When you are looking for a new house you have to be extremely careful on every stage and step. It is not easy to buy a house as it sounds. I remember the hundreds of things I had to deal with when I moved to a new and bigger (current) house with my family. It is not easy to manage the selling process of old house and buying of new one altogether. Of course, while living in your current house, you can’t sell it to pay the down payment of the new house. The option I used in this particular scenario was Bridging loan and here I would like to share what I learned about this process and what you all should know about it.
Almost every homeowner will be in this situation if they are looking to settle in a new house. The bridging finance means that the homeowner is able to take the loan to pay the down payment of the new house and close the deal while still living in their old house. The loan amount is then paid back when the old house is sold.

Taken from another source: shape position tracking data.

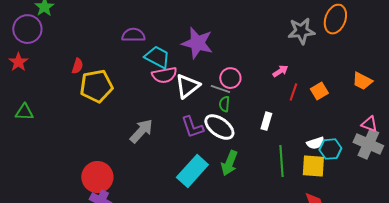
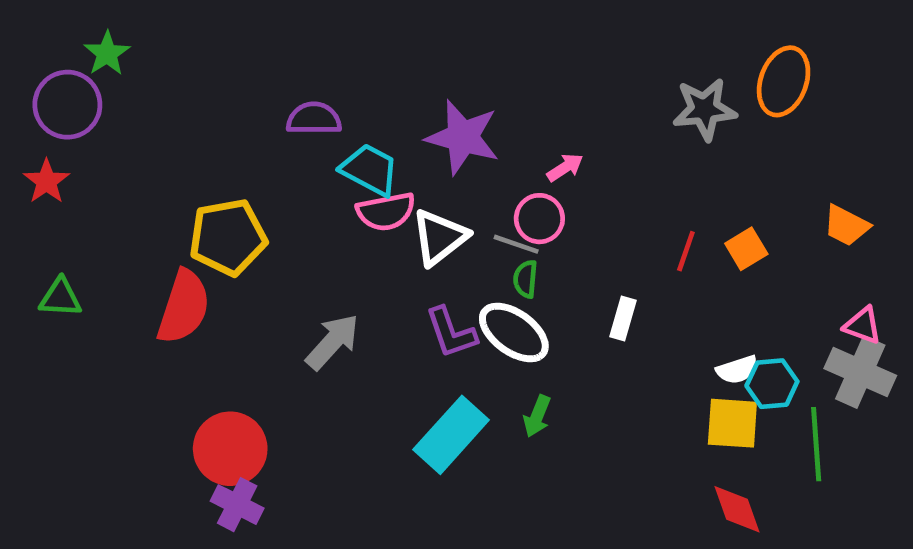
red semicircle: (77, 66) -> (184, 307), moved, size x2.0
pink arrow: (280, 71) -> (565, 167), moved
green line: (281, 161) -> (816, 444), moved
green arrow: (229, 163) -> (537, 416), size x0.7

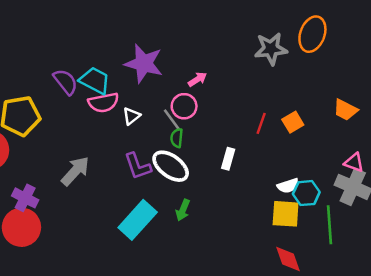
purple semicircle: (314, 119) -> (65, 82), moved, turned 52
white triangle: (439, 237) -> (131, 116), size x0.6
gray line: (516, 244) -> (172, 120), turned 35
purple cross: (237, 505) -> (25, 198), moved

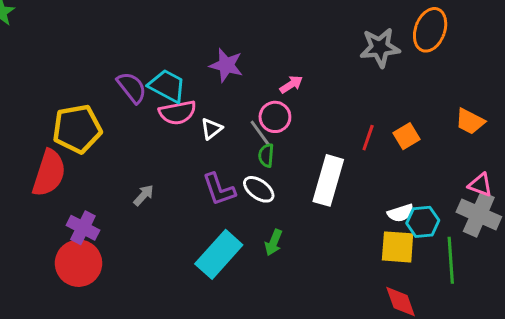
purple star: (144, 63) -> (226, 65), size x0.7
white rectangle: (228, 159) -> (328, 180), size x1.8
white ellipse: (171, 166) -> (259, 189), size x0.7
gray arrow: (75, 171) -> (144, 195), size x0.6

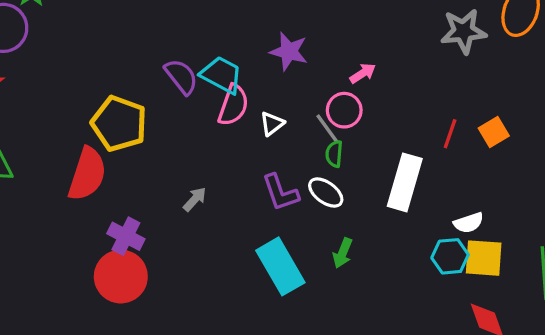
pink semicircle: (177, 113) -> (233, 105), turned -60
yellow pentagon: (77, 129) -> (119, 124), turned 30
white semicircle: (401, 213) -> (469, 223), moved
cyan hexagon: (423, 222) -> (450, 256), moved
cyan rectangle: (219, 254) -> (280, 266), turned -72

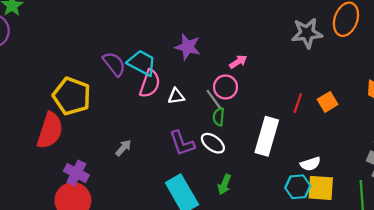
white triangle: (272, 124) -> (176, 96), turned 30

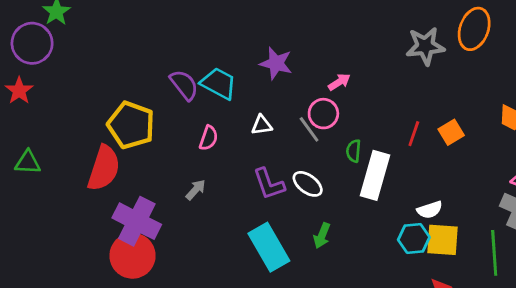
pink semicircle: (150, 84) -> (209, 138), moved, size x0.7
green semicircle: (219, 117) -> (354, 151), moved
purple cross: (76, 173) -> (137, 221), size x1.5

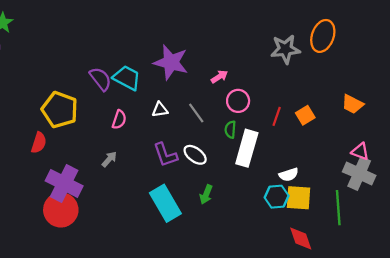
purple star: (276, 63) -> (171, 62), size x1.4
pink circle: (323, 114) -> (238, 101), moved
red semicircle: (104, 168) -> (39, 143), size x0.6

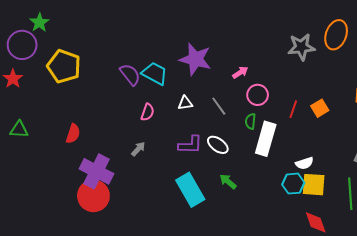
yellow pentagon: (60, 110) -> (64, 66), moved
purple L-shape: (165, 155) -> (190, 145), turned -70
green arrow: (206, 194) -> (228, 182), turned 108

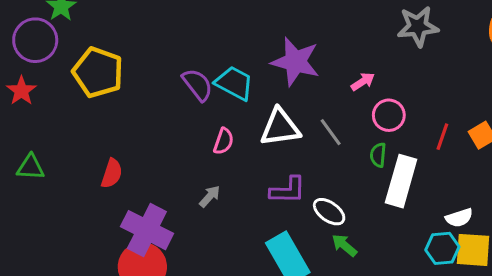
gray star: (301, 47) -> (418, 26), moved
white triangle: (185, 103) -> (280, 127), size x1.8
white ellipse: (218, 145) -> (329, 212), moved

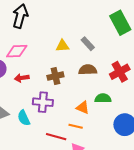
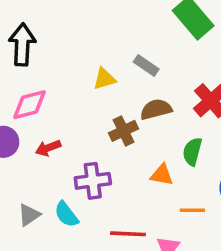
brown cross: (55, 76) -> (124, 131), moved
green semicircle: (103, 98) -> (192, 152), turned -63
orange line: (76, 126) -> (192, 210), moved

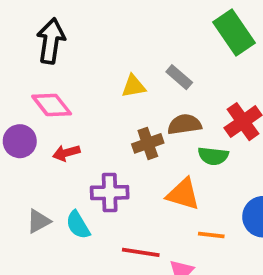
pink diamond: (29, 105) -> (52, 105), turned 60
green semicircle: (192, 152) -> (213, 156), moved, turned -104
orange triangle: (162, 175) -> (183, 194), size x1.4

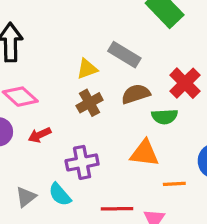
gray rectangle: (179, 77) -> (124, 55), size x1.4
brown cross: (148, 143) -> (90, 103), moved

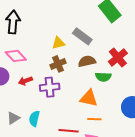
purple cross: (82, 162) -> (50, 87), moved
orange line: (174, 184) -> (94, 119), moved
cyan semicircle: (60, 194) -> (34, 119), turned 49

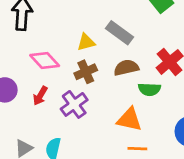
pink diamond: (16, 56) -> (45, 61), moved
red arrow: (25, 81) -> (40, 96), turned -40
purple cross: (50, 87) -> (74, 104), turned -30

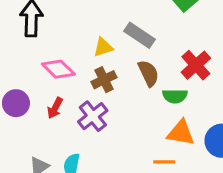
brown semicircle: (126, 68) -> (148, 73), turned 80
orange triangle: (129, 119) -> (181, 133), moved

The maximum period you can get the loan for is 2 years. The good thing about bridging loan is that you don’t have to start paying back the loan for some months. For example, some lenders will allow you to start your payments 6 months after getting the loan. Some loans are paid off in full as soon as your old house is sold. The most important question here is where to start from. The process starts from the application that needs to be filled by the applicant and submitted to the lender.
With the availability of internet today, you can find hundreds of lending companies with their online forms on their websites. All you need to do is fill out the form and submit it online to get approved. You are mostly informed within a day after completing and submitting your application. In most cases, you are given a call from the company representative who tells you about your approval or rejection for the bridging finance. The application might take just half an hour of your time.
The important thing here is to know the requirements for getting approved. You will not be approved in almost all cases where you don’t have a current job. Also, you must be over the age of 18 in order to apply for such a loan. There are all types of companies, i.e. those providing you unsecured loan and those providing secured loans. When you take loan against the equity of your property, the loan is given only to make the down payment of your new house. You are not able to pay the current mortgage amount with this loan.